▸ WHAT THE EXERCISE ASKS:
Every line below from the one with "пособиями по уходу за пенсионерами" through the one with "Gebruikt product" should be retyped exactly, both ends included; no other lines and no pictures.

[Saved entries]
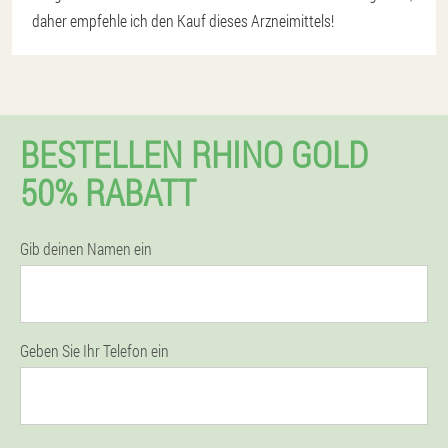
daher empfehle ich den Kauf dieses Arzneimittels!
BESTELLEN RHINO GOLD
50% RABATT
Gib deinen Namen ein
Geben Sie Ihr Telefon ein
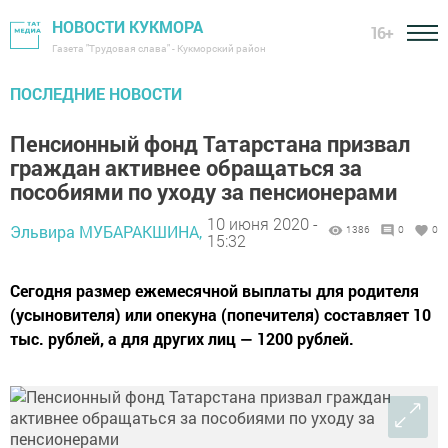
НОВОСТИ КУКМОРА
16+
Газета "Трудовая слава" - Кукморский район
ПОСЛЕДНИЕ НОВОСТИ
Пенсионный фонд Татарстана призвал
граждан активнее обращаться за
пособиями по уходу за пенсионерами
10 июня 2020 -
Эльвира МУБАРАКШИНА,
1386
0
0
15:32
Сегодня размер ежемесячной выплаты для родителя
(усыновителя) или опекуна (попечителя) составляет 10
тыс. рублей, а для других лиц — 1200 рублей.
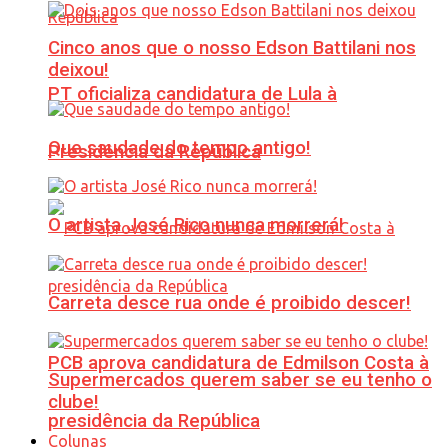
Cinco anos que o nosso Edson Battilani nos
deixou!
PT oficializa candidatura de Lula à
Que saudade do tempo antigo!
Presidência da República
O artista José Rico nunca morrerá!
Carreta desce rua onde é proibido descer!
PCB aprova candidatura de Edmilson Costa à
Supermercados querem saber se eu tenho o
clube!
presidência da República
Colunas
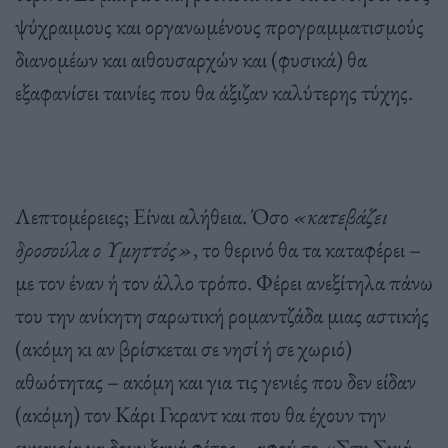
ψύχραιμους και οργανωμένους προγραμματισμούς
διανομέων και αιθουσαρχών και (φυσικά) θα
εξαφανίσει ταινίες που θα άξιζαν καλύτερης τύχης.
Λεπτομέρειες; Είναι αλήθεια. Όσο
«κατεβάζει
δροσούλα ο Υμηττός»
, το θερινό θα τα καταφέρει –
με τον έναν ή τον άλλο τρόπο. Φέρει ανεξίτηλα πάνω
του την ανίκητη σαρωτική ρομαντζάδα μιας αστικής
(ακόμη κι αν βρίσκεται σε νησί ή σε χωριό)
αθωότητας – ακόμη και για τις γενιές που δεν είδαν
(ακόμη) τον Κάρι Γκραντ και που θα έχουν την
ευκαιρία να δουν ξανά φέτος – αφού το «Στη Σκιά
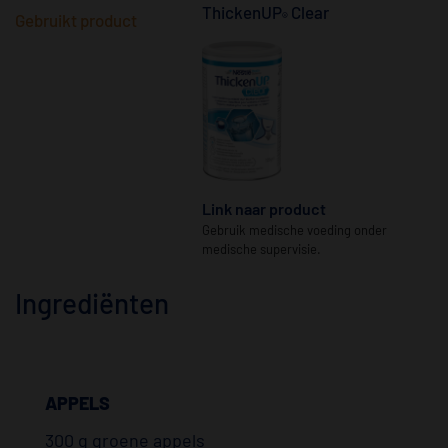
ThickenUP
Clear
®
Gebruikt product
Link naar product
Gebruik medische voeding onder
medische supervisie.
Ingrediënten
APPELS
300 g groene appels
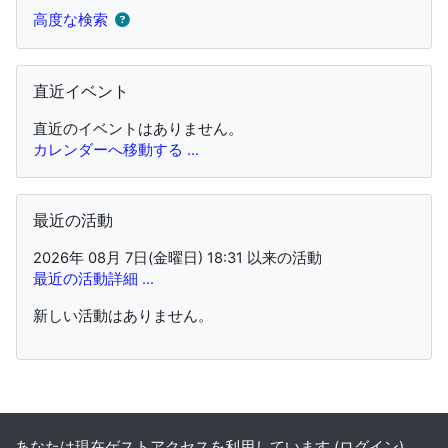
高度な検索
直近イベント をスキップする
直近イベント
直近のイベントはありません。
カレンダーへ移動する ...
最近の活動 をスキップする
最近の活動
2026年 08月 7日(金曜日) 18:31 以来の活動
最近の活動詳細 ...
新しい活動はありません。
あなたは現在ゲストアクセスを利用しています (
ログイン
)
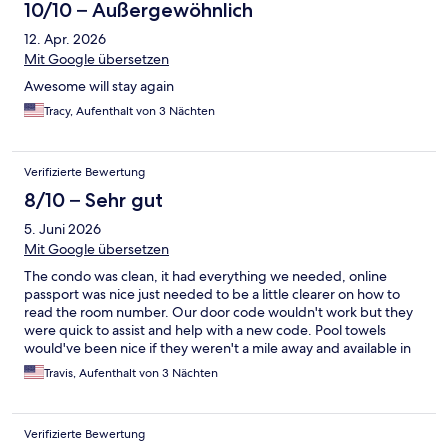
10/10 – Außergewöhnlich
12. Apr. 2026
Mit Google übersetzen
Awesome will stay again
Tracy, Aufenthalt von 3 Nächten
Verifizierte Bewertung
8/10 – Sehr gut
5. Juni 2026
Mit Google übersetzen
The condo was clean, it had everything we needed, online
passport was nice just needed to be a little clearer on how to
read the room number. Our door code wouldn't work but they
were quick to assist and help with a new code. Pool towels
would've been nice if they weren't a mile away and available in
the condo. What was frustrating was the family in the condo
Travis, Aufenthalt von 3 Nächten
above had several small children they let run and stomp until 3
am all 3 nights and the resort said all we could do was call the
non emergency 911. The resort couldn't do anything since they
Verifizierte Bewertung
made reservations with someone else. Umm it is your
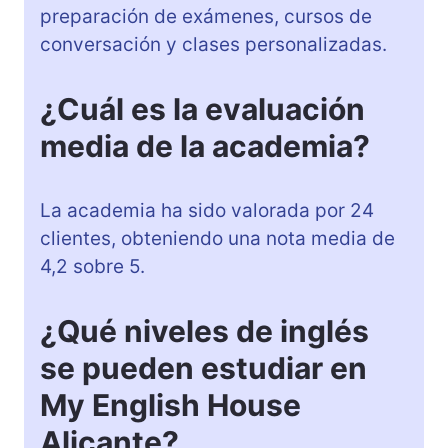
preparación de exámenes, cursos de
conversación y clases personalizadas.
¿Cuál es la evaluación
media de la academia?
La academia ha sido valorada por 24
clientes, obteniendo una nota media de
4,2 sobre 5.
¿Qué niveles de inglés
se pueden estudiar en
My English House
Alicante?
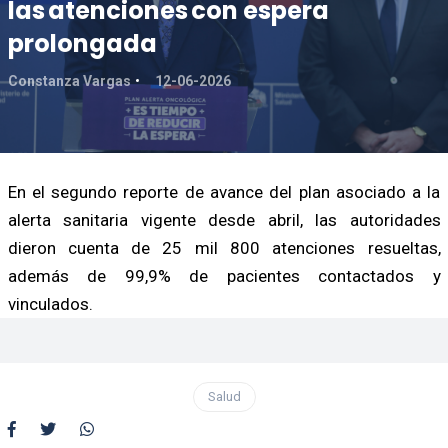
las atenciones con espera
prolongada
Constanza Vargas
12-06-2026
En el segundo reporte de avance del plan asociado a la
alerta sanitaria vigente desde abril, las autoridades
dieron cuenta de 25 mil 800 atenciones resueltas,
además de 99,9% de pacientes contactados y
vinculados.
Salud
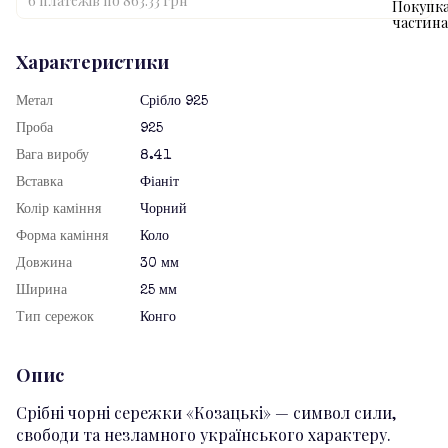
6 платежів по 863.33 грн
Характеристики
Метал
Срібло 925
Проба
925
Вага виробу
8.41
Вставка
Фіаніт
Колір каміння
Чорний
Форма каміння
Коло
Довжина
30 мм
Ширина
25 мм
Тип сережок
Конго
Опис
Срібні чорні сережки «Козацькі» — символ сили,
свободи та незламного українського характеру.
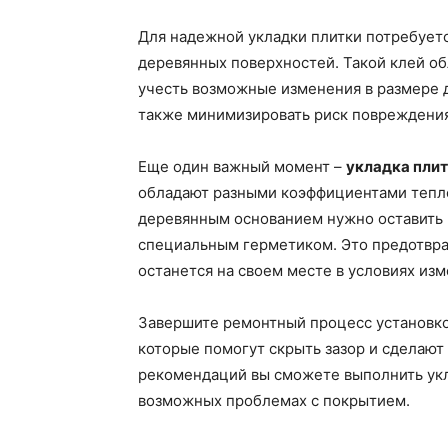
Для надежной укладки плитки потребует
деревянных поверхностей. Такой клей об
учесть возможные изменения в размере 
также минимизировать риск повреждения
Еще один важный момент –
укладка пли
обладают разными коэффициентами тепло
деревянным основанием нужно оставить 
специальным герметиком. Это предотврат
останется на своем месте в условиях из
Завершите ремонтный процесс установко
которые помогут скрыть зазор и сделают
рекомендаций вы сможете выполнить укл
возможных проблемах с покрытием.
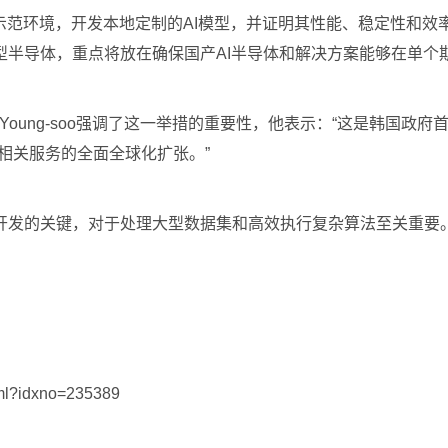
示范环境，开发本地定制的AI模型，并证明其性能、稳定性和效
型半导体，重点将放在确保国产AI半导体和解决方案能够在单个
Young-soo强调了这一举措的重要性，他表示：“这是韩国政
相关服务的全面全球化扩张。”
开发的关键，对于处理大型数据集和高效执行复杂算法至关重要
tml?idxno=235389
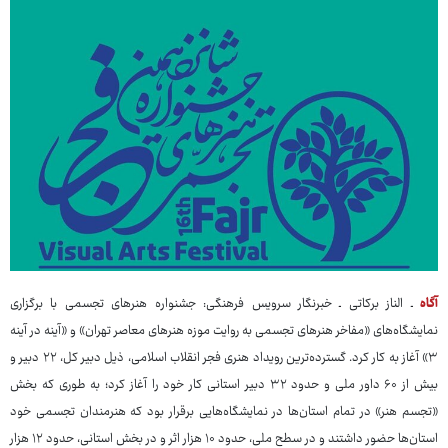
آگاه
ـ الناز برکاتی ـ خبرنگار سرویس فرهنگی: جشنواره هنرهای تجسمی با برگزاری
نمایشگاه‌های «مفاخر هنرهای تجسمی به روایت موزه هنرهای معاصر تهران» و «آینه در آینه
۳» آغاز به کار کرد. گسترده‌ترین رویداد هنری فجر انقلاب اسلامی، ذیل دبیر کل، ۲۲ دبیر و
بیش از ۶۰ داور ملی و حدود ۳۲ دبیر استانی کار خود را آغاز کرد؛ به طوری که بخش
«تجسم هنر» در تمام استان‌ها در نمایشگاه‌هایی برقرار بود که هنرمندان تجسمی خود
استان‌ها حضور داشتند و در سطح ملی، حدود ۱۰ هزار اثر و در بخش استانی، حدود ۱۲ هزار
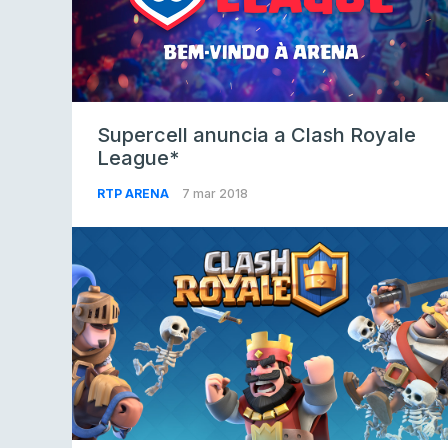
Supercell anuncia a Clash Royale
League*
RTP ARENA
7 mar 2018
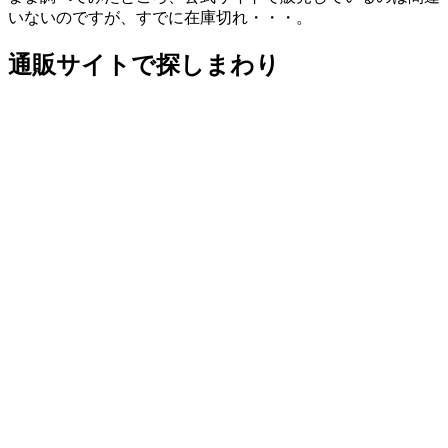
いないのですが、すでに在庫切れ・・・。
通販サイトで探しまわり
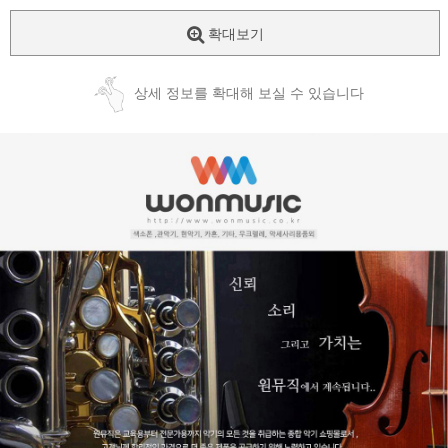
확대보기
상세 정보를 확대해 보실 수 있습니다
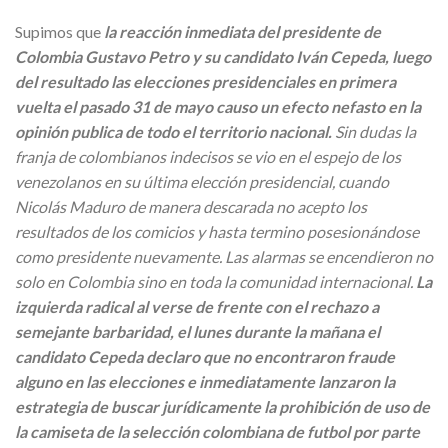
Supimos que
la reacción inmediata del presidente de
Colombia Gustavo Petro y su candidato Iván Cepeda, luego
del resultado las elecciones presidenciales en primera
vuelta el pasado 31 de mayo causo un efecto nefasto en la
opinión publica de todo el territorio nacional.
Sin dudas la
franja de colombianos indecisos se vio en el espejo de los
venezolanos en su última elección presidencial, cuando
Nicolás Maduro de manera descarada no acepto los
resultados de los comicios y hasta termino posesionándose
como presidente nuevamente. Las alarmas se encendieron no
solo en Colombia sino en toda la comunidad internacional.
La
izquierda radical al verse de frente con el rechazo a
semejante barbaridad, el lunes durante la mañana el
candidato Cepeda declaro que no encontraron fraude
alguno en las elecciones e inmediatamente lanzaron la
estrategia de buscar jurídicamente la prohibición de uso de
la camiseta de la selección colombiana de futbol por parte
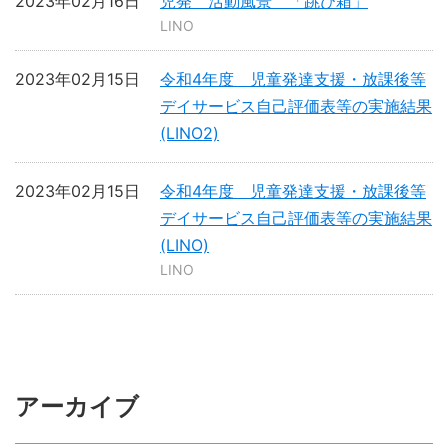
2023年02月16日
児発 活動風景 「跳び箱」
LINO
2023年02月15日
令和4年度 児童発達支援・放課後等
デイサービス自己評価表等の実施結果
(LINO2)
2023年02月15日
令和4年度 児童発達支援・放課後等
デイサービス自己評価表等の実施結果
(LINO)
LINO
アーカイブ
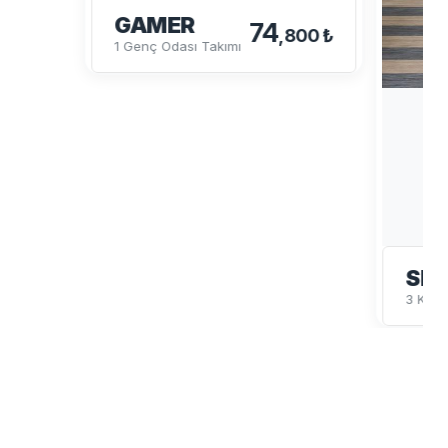
GAMER
74
,800 ₺
1 Genç Odası Takımı
SP
3 Kapı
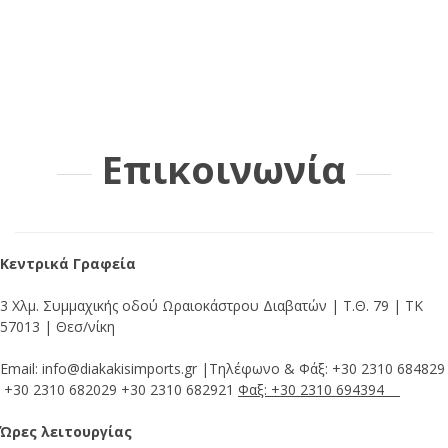
Επικοινωνία
Κεντρικά Γραφεία
3 Χλμ. Συμμαχικής οδού Ωραιοκάστρου Διαβατών | Τ.Θ. 79 | ΤΚ
57013 | Θεσ/νίκη
Email:
info@diakakisimports.gr
|Τηλέφωνο & Φάξ:
+30 2310 684829
+30 2310 682029
+30 2310 682921
Φαξ: +30 2310 694394
Ώρες λειτουργίας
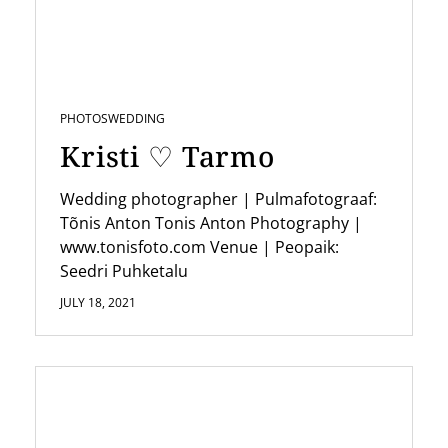
a
t
i
PHOTOS
WEDDING
o
Kristi ♡ Tarmo
n
Wedding photographer | Pulmafotograaf:
Tõnis Anton Tonis Anton Photography |
www.tonisfoto.com Venue | Peopaik:
Seedri Puhketalu
JULY 18, 2021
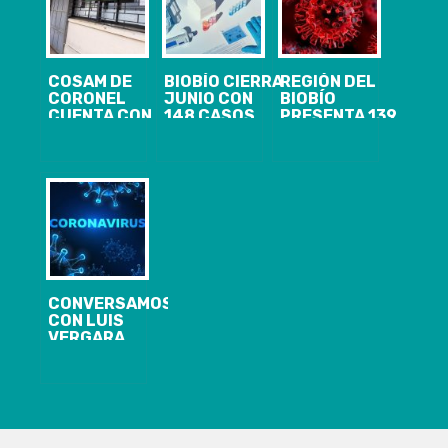
COSAM DE
BIOBÍO CIERRA
REGIÓN DEL
CORONEL
JUNIO CON
BIOBÍO
CUENTA CON
148 CASOS
PRESENTA 139
NUEVA
NUEVOS,
CASOS
MODALIDAD
1.844
NUEVOS,
DE ATENCIÓN
ACTIVOS Y EL
10.836
USUARIA EN
ANUNCIO DE
ACUMULADOS
ESTE PERIODO
CORDÓN
Y 1.469
DE
SANITARIO
ACTIVOS DE
CONTINGENCIA
PARA
COVID-19
CORONEL Y
LOTA
CONVERSAMOS
CON LUIS
VERGARA
GONZÁLEZ |
MICROBIÓLOGO
JEFE DE
LABORATORIO
DE CIENCIAS
DE LA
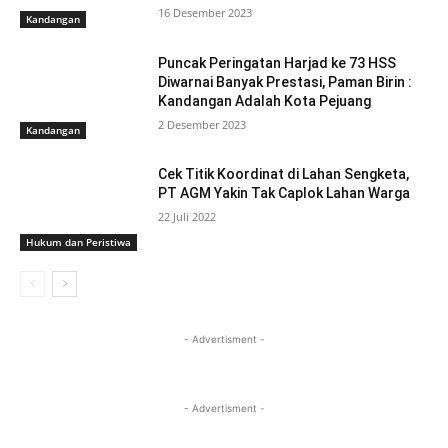
16 Desember 2023
Kandangan
Puncak Peringatan Harjad ke 73 HSS
Diwarnai Banyak Prestasi, Paman Birin :
Kandangan Adalah Kota Pejuang
2 Desember 2023
Kandangan
Cek Titik Koordinat di Lahan Sengketa,
PT AGM Yakin Tak Caplok Lahan Warga
22 Juli 2022
Hukum dan Peristiwa
- Advertisment -
- Advertisment -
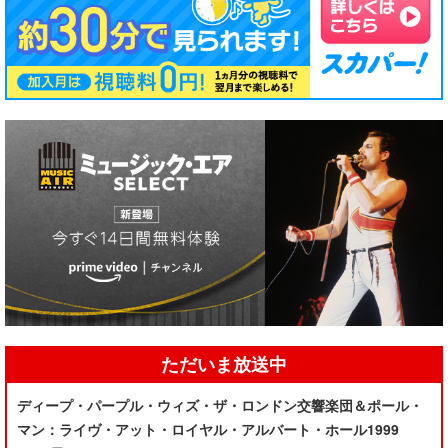
ただいま放送中
ディープ・パープル・ウィズ・ザ・ロンドン交響楽団＆ポール・
マン：ライヴ・アット・ロイヤル・アルバート・ホール1999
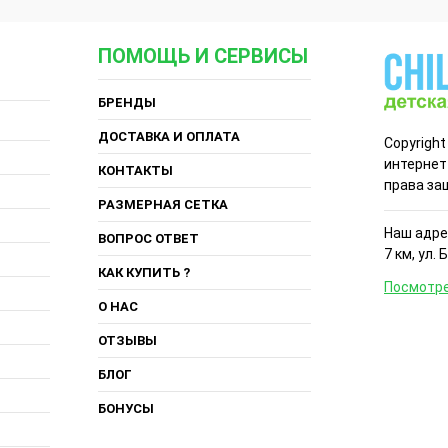
ПОМОЩЬ И СЕРВИСЫ
БРЕНДЫ
ДОСТАВКА И ОПЛАТА
Copyright
интернет
КОНТАКТЫ
права за
РАЗМЕРНАЯ СЕТКА
Наш адрес
ВОПРОС ОТВЕТ
7 км, ул. 
КАК КУПИТЬ ?
Посмотре
О НАС
ОТЗЫВЫ
БЛОГ
БОНУСЫ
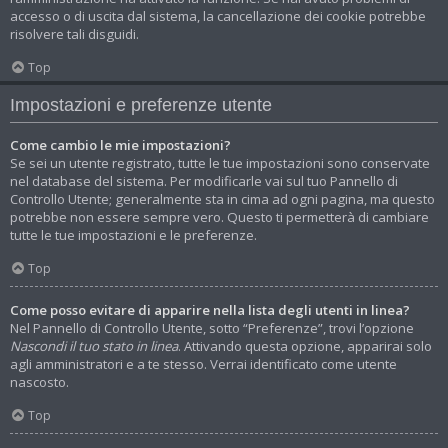
accesso o di uscita dal sistema, la cancellazione dei cookie potrebbe
risolvere tali disguidi.
Top
Impostazioni e preferenze utente
Come cambio le mie impostazioni?
Se sei un utente registrato, tutte le tue impostazioni sono conservate
nel database del sistema. Per modificarle vai sul tuo Pannello di
Controllo Utente; generalmente sta in cima ad ogni pagina, ma questo
potrebbe non essere sempre vero. Questo ti permetterà di cambiare
tutte le tue impostazioni e le preferenze.
Top
Come posso evitare di apparire nella lista degli utenti in linea?
Nel Pannello di Controllo Utente, sotto “Preferenze”, trovi l’opzione
Nascondi il tuo stato in linea
. Attivando questa opzione, apparirai solo
agli amministratori e a te stesso. Verrai identificato come utente
nascosto.
Top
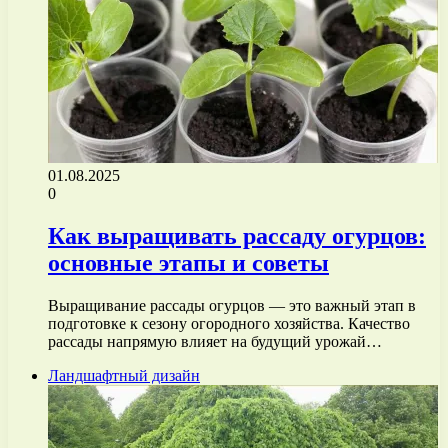
01.08.2025
0
Как выращивать рассаду огурцов:
основные этапы и советы
Выращивание рассады огурцов — это важный этап в
подготовке к сезону огородного хозяйства. Качество
рассады напрямую влияет на будущий урожай…
Ландшафтный дизайн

▸ SOLVED EXERCISE:
пособиями по уходу за пенсионерами
10 июня 2020 -
Эльвира МУБАРАКШИНА,
1386
0
0
15:32
Сегодня размер ежемесячной выплаты для родителя
(усыновителя) или опекуна (попечителя) составляет 10
тыс. рублей, а для других лиц — 1200 рублей.
Cinco anos que o nosso Edson Battilani nos
deixou!
PT oficializa candidatura de Lula à
Que saudade do tempo antigo!
Presidência da República
O artista José Rico nunca morrerá!
Carreta desce rua onde é proibido descer!
PCB aprova candidatura de Edmilson Costa à
Supermercados querem saber se eu tenho o
clube!
presidência da República
Colunas
ψύχραιμους και οργανωμένους προγραμματισμούς
διανομέων και αιθουσαρχών και (φυσικά) θα
εξαφανίσει ταινίες που θα άξιζαν καλύτερης τύχης.
Λεπτομέρειες; Είναι αλήθεια. Όσο
«κατεβάζει
δροσούλα ο Υμηττός»
, το θερινό θα τα καταφέρει –
με τον έναν ή τον άλλο τρόπο. Φέρει ανεξίτηλα πάνω
του την ανίκητη σαρωτική ρομαντζάδα μιας αστικής
(ακόμη κι αν βρίσκεται σε νησί ή σε χωριό)
αθωότητας – ακόμη και για τις γενιές που δεν είδαν
(ακόμη) τον Κάρι Γκραντ και που θα έχουν την
ευκαιρία να δουν ξανά φέτος – αφού το «Στη Σκιά
ThickenUP
Clear
®
Gebruikt product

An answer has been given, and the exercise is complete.